Acer scheduled the vote for the next official meeting.
Then some of the Israelites, led by Josh Berman, went to see Brodsky. If I was among them, I’d have told them not to, but I didn’t tell them anything: I wasn’t among them. I’d only read of them, and after the fact. Before I fell in love with June and met Eliyahu, my only Israelite friend at Aptakisic was Jelly, who told me they teased her for being in the Cage — not just the ones who were Shovers either, but all of the Israelites, or nearly all of them, none of whom I knew. I’d decided when I started at Aptakisic that I wouldn’t talk to Israelites who didn’t approach me. They were secular there, and they likely hadn’t heard of me, but still they might have, which meant that their parents might have barred them from being my friends, and their being secular didn’t make it okay for me to risk leading them toward breaking the fifth commandment. Still, of course, I’d hoped they’d approach me and tell me their parents didn’t know who I was, but then after Jelly told me they teased her, I began to hope that they wouldn’t approach me. After I’d read about the nonsense with the scarves, the latter hope only got stronger and stronger.
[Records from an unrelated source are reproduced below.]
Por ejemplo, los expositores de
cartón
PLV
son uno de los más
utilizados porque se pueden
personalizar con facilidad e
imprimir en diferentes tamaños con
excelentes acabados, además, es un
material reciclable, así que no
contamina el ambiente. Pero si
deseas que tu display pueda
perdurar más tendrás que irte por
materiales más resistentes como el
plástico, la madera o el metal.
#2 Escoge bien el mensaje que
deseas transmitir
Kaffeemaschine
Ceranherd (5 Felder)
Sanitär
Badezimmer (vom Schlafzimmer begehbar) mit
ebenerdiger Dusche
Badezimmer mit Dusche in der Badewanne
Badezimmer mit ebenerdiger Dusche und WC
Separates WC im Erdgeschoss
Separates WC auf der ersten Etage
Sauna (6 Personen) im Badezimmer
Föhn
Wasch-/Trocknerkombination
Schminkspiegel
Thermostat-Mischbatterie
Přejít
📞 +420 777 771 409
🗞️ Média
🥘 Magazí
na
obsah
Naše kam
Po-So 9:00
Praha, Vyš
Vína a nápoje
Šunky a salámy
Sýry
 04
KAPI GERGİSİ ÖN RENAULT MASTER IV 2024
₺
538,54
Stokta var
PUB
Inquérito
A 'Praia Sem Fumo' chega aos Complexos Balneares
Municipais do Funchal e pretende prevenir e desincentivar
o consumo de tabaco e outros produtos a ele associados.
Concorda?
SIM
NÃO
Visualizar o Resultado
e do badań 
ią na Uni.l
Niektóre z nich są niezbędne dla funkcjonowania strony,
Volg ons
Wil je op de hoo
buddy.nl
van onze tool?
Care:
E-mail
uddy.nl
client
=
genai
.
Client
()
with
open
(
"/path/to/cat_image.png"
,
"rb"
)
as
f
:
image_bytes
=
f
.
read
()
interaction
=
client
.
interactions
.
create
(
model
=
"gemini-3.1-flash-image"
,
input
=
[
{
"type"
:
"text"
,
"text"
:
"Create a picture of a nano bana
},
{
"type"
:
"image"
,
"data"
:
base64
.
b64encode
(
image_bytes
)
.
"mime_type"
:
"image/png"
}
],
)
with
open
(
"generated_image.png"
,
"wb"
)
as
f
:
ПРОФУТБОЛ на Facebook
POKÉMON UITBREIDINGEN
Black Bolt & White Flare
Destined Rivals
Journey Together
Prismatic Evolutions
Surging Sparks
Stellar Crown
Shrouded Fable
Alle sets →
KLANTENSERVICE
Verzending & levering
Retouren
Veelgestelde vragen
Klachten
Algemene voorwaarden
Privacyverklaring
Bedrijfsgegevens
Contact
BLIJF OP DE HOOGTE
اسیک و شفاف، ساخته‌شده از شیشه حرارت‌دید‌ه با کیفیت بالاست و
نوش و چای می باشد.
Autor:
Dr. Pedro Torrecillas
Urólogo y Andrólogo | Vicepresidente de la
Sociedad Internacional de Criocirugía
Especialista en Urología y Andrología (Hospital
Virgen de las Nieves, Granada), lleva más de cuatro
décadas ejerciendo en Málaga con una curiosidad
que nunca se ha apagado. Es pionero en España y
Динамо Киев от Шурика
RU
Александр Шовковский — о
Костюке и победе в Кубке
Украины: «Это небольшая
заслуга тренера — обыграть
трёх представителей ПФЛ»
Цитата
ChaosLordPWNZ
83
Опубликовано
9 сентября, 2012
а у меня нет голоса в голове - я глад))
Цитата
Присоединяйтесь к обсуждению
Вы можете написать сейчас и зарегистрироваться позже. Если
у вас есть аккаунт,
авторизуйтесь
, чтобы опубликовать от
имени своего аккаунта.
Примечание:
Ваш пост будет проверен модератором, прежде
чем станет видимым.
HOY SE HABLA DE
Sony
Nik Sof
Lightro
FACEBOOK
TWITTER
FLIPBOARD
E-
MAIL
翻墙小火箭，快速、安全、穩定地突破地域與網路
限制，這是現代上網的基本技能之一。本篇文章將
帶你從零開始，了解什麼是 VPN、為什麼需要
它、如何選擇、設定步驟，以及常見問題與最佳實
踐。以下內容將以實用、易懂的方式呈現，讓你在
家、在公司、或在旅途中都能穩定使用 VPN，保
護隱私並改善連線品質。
They were right about one thing: Adonai would get pissed if they wore the ichthys. But that was whole miles beside the point. The majority of Shovers clearly wanted the ichthys, regardless of how the Israelites felt. And Adonai doesn’t care if Gentiles wear ichthii any more than He cares if they eat pork or have foreskins. And no one, let alone Adonai, ever told anyone he had to be a Shover. And so, if the Shovers didn’t care about the Israelites, or just didn’t care enough to honor Israelite laws — and why should they care? the laws weren’t theirs, and, Vander aside, the ichthys was — why would an Israelite even want to be a Shover? If I’d been a Shover… but I’d never be a Shover, maybe that was the difference… If, though, I had been, I’d’ve just walked out.